> _Exercise data_
═══

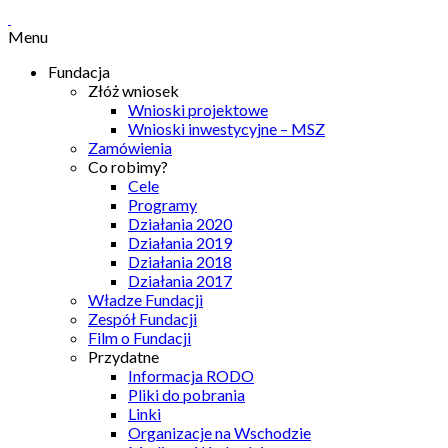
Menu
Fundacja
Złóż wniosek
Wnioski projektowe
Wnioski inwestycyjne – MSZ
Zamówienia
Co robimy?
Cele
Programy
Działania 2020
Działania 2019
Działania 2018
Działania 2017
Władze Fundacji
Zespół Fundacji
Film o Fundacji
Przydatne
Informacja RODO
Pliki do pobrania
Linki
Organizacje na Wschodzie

═══

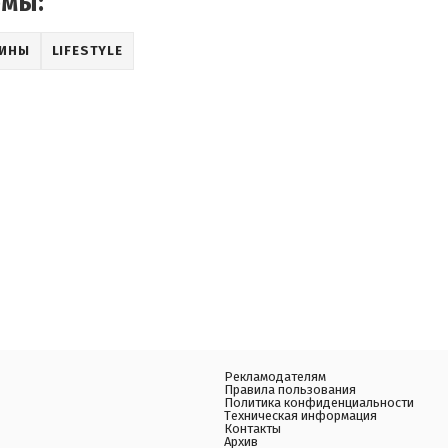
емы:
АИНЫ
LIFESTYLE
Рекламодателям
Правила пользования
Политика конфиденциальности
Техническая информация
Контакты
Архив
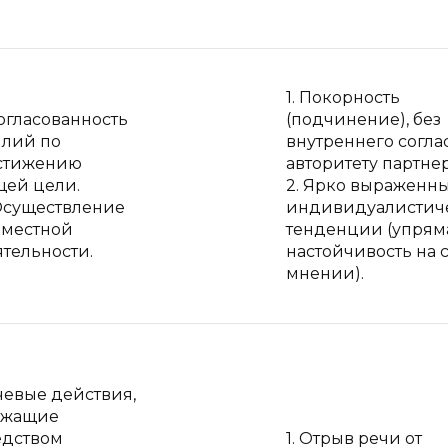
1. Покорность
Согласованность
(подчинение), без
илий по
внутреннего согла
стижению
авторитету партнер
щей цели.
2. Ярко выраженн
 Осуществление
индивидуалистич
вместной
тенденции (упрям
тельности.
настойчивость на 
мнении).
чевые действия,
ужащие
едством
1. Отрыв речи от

═══

> _Task prompt_
The required output is the stretch of entries above from the line containing "(подчинение), без" through the line containing "1. Отрыв речи от", reproduced exactly.

> _Answer space_
(подчинение), без
илий по
внутреннего согла
стижению
авторитету партнер
щей цели.
2. Ярко выраженн
 Осуществление
индивидуалистич
вместной
тенденции (упрям
тельности.
настойчивость на 
мнении).
чевые действия,
ужащие
едством
1. Отрыв речи от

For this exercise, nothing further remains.